Companies seeking partnerships should look at Kendrick’s past deals. They indicate where his interests lie. Kendrick and Tidal are very much aligned. He never do an album exclusive, but the digital streaming provider supports social issues that hit home for Kendrick. He could working with Tidal similar to how Meek Mill did with the Championships album rollout and the #CRWN series.
A Toyota partnership would have been hilarious given his sister’s car, but I can’t see Kendrick stumping for any car company given his stance on materialism. Buying Toyota is different than repping Toyota.
Years down the road, when Kendrick is a retired rapper and real estate tycoon in Southern California, he’ll be that uncle at holiday dinners.

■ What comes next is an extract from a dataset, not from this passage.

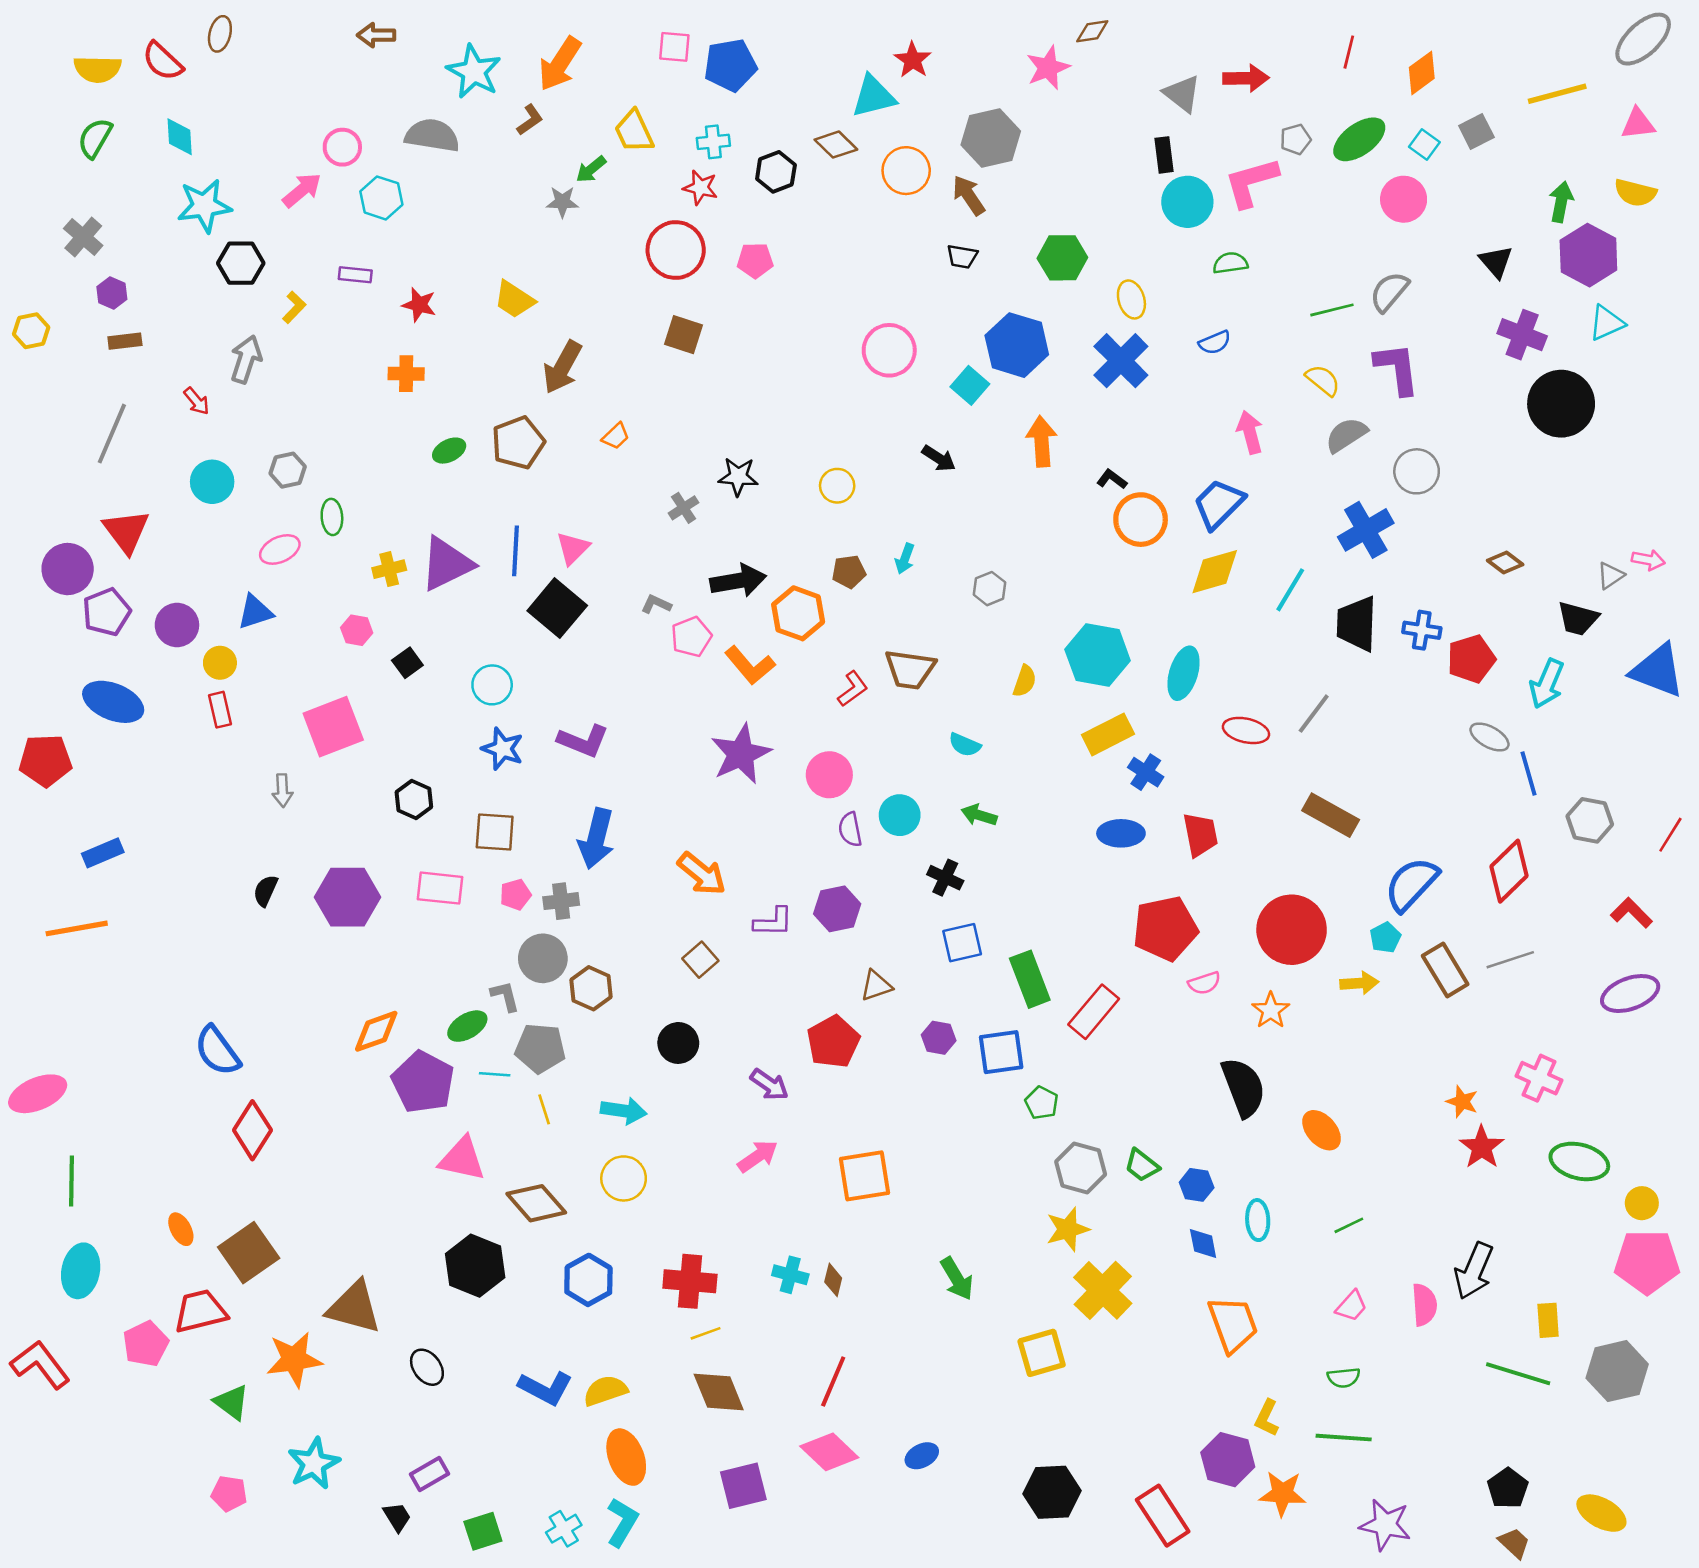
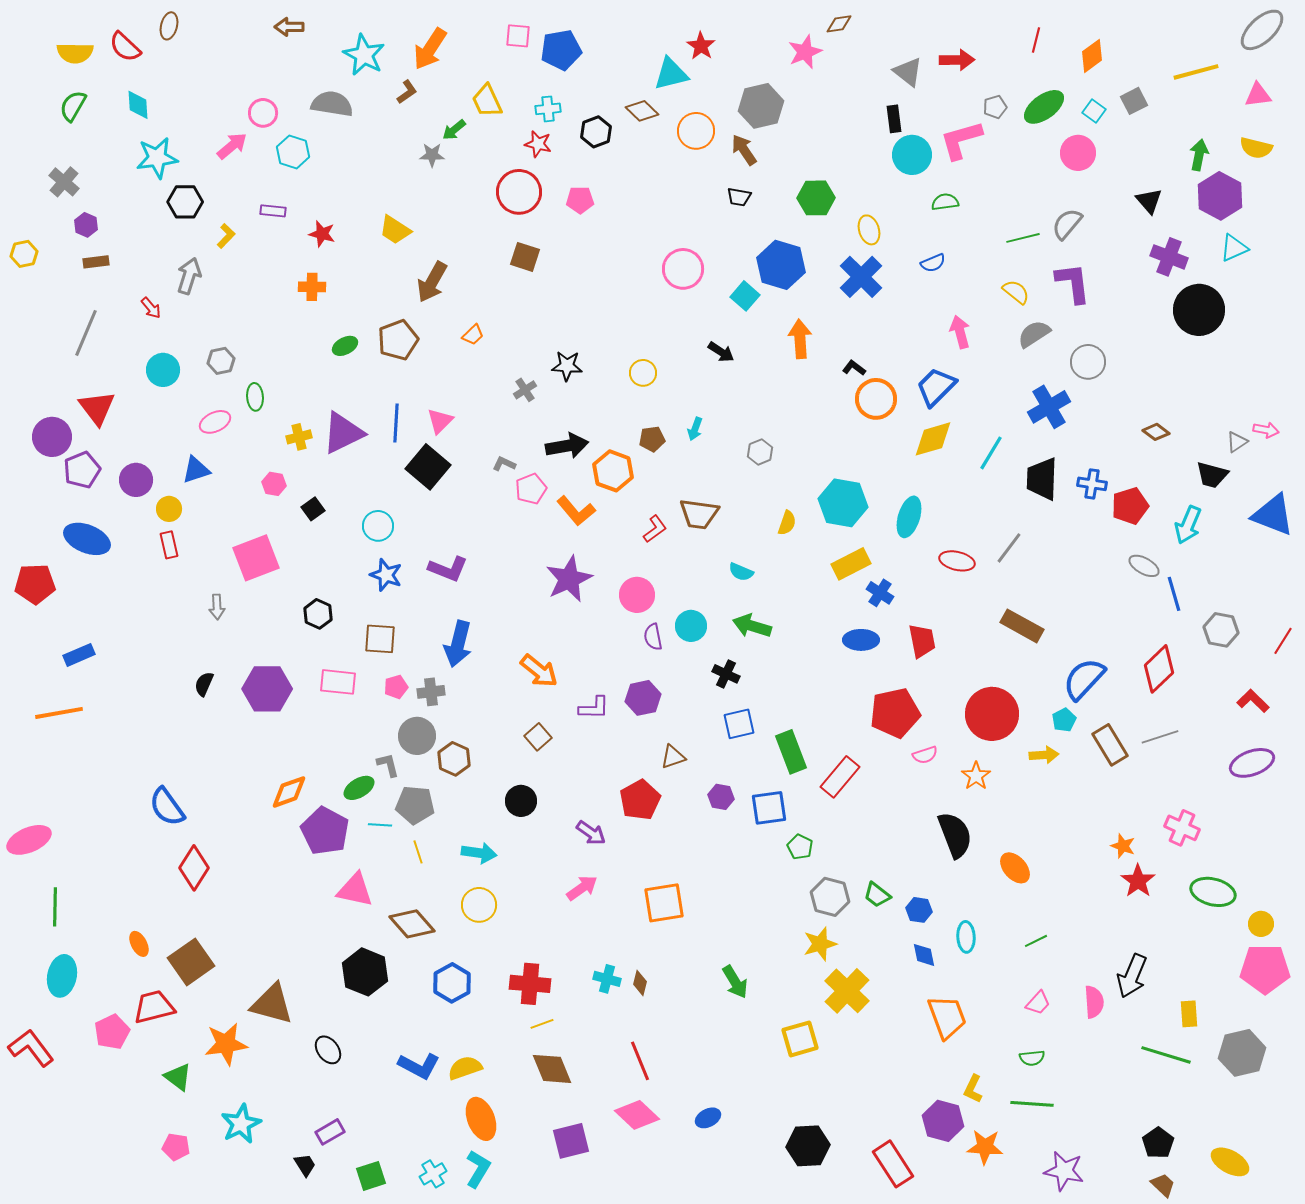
green arrow: (979, 815) -> (752, 626), size x1.4
red line: (833, 1382) -> (640, 1061), turned -45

Not the problematic one, but the one who tell kids stuff like, “that new money game is cute and all, but you need to invest your money in assets with compounding interest.” And when the kids say, “But Uncle Kendrick, didn’t you partner with Amex?” He’ll say, “Do as I say, not as I do.”
One thing’s for certain—Kendrick Lamar will be good. He won’t cash out on the next unicorn IPOs like his peers, but his real estate investments will grow. If he becomes a billionaire, it will be decades from now. It’s the long game. And when he reaches billionaire status, he’ll still buy his loved ones reliable four-door sedans and modestly-sized homes.